*DATA UNDER STUDY:*
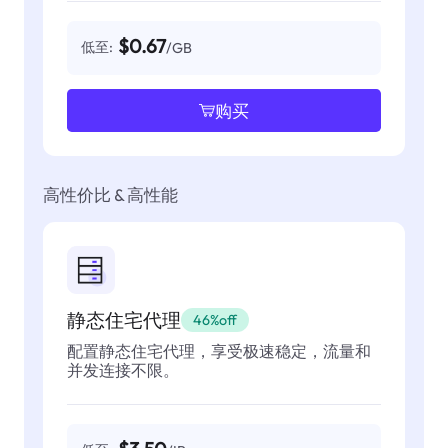
$0.67
低至:
/GB
购买
高性价比 & 高性能
静态住宅代理
46%off
配置静态住宅代理，享受极速稳定，流量和
并发连接不限。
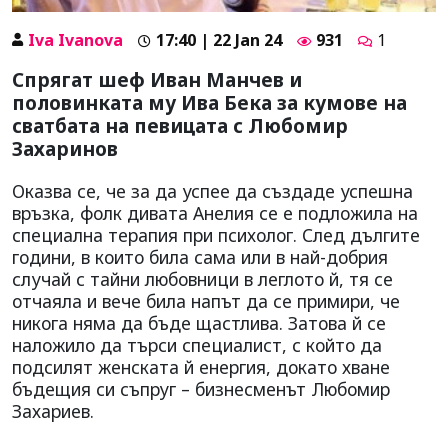
Iva Ivanova
17:40 | 22 Jan 24
931
1
Спрягат шеф Иван Манчев и
половинката му Ива Бека за кумове на
сватбата на певицата с Любомир
Захаринов
Оказва се, че за да успее да създаде успешна
връзка, фолк дивата Анелия се е подложила на
специална терапия при психолог. След дългите
години, в които била сама или в най-добрия
случай с тайни любовници в леглото й, тя се
отчаяла и вече била напът да се примири, че
никога няма да бъде щастлива. Затова й се
наложило да търси специалист, с който да
подсилят женската й енергия, докато хване
бъдещия си съпруг – бизнесменът Любомир
Захариев.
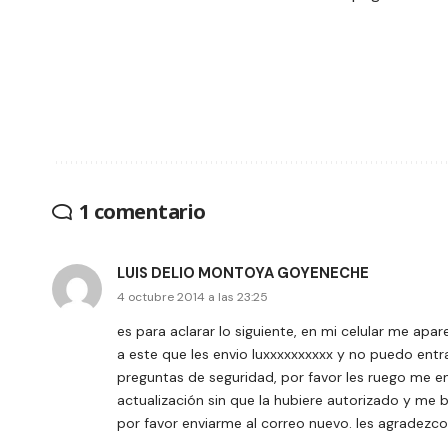
1 comentario
LUIS DELIO MONTOYA GOYENECHE
4 octubre 2014 a las 23:25
es para aclarar lo siguiente, en mi celular me apa
a este que les envio luxxxxxxxxxx y no puedo entra
preguntas de seguridad, por favor les ruego me 
actualización sin que la hubiere autorizado y me 
por favor enviarme al correo nuevo. les agradezc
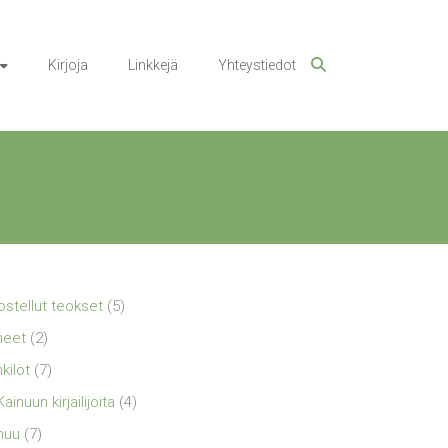
Kirjoja
Linkkejä
Yhteystiedot
ostellut teokset
(5)
neet
(2)
kilöt
(7)
Kainuun kirjailijoita
(4)
nuu
(7)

*WHAT THE TASK ASKS:*
Would you please give the material above again, unchanged but without pictures?

*ANSWER BELOW:*
$0.67
低至:
/GB
购买
高性价比 & 高性能
静态住宅代理
46%off
配置静态住宅代理，享受极速稳定，流量和
并发连接不限。
Iva Ivanova
17:40 | 22 Jan 24
931
1
Спрягат шеф Иван Манчев и
половинката му Ива Бека за кумове на
сватбата на певицата с Любомир
Захаринов
Оказва се, че за да успее да създаде успешна
връзка, фолк дивата Анелия се е подложила на
специална терапия при психолог. След дългите
години, в които била сама или в най-добрия
случай с тайни любовници в леглото й, тя се
отчаяла и вече била напът да се примири, че
никога няма да бъде щастлива. Затова й се
наложило да търси специалист, с който да
подсилят женската й енергия, докато хване
бъдещия си съпруг – бизнесменът Любомир
Захариев.
1 comentario
LUIS DELIO MONTOYA GOYENECHE
4 octubre 2014 a las 23:25
es para aclarar lo siguiente, en mi celular me apa
a este que les envio luxxxxxxxxxx y no puedo entra
preguntas de seguridad, por favor les ruego me 
actualización sin que la hubiere autorizado y me 
por favor enviarme al correo nuevo. les agradezc
Kirjoja
Linkkejä
Yhteystiedot
ostellut teokset
(5)
neet
(2)
kilöt
(7)
Kainuun kirjailijoita
(4)
nuu
(7)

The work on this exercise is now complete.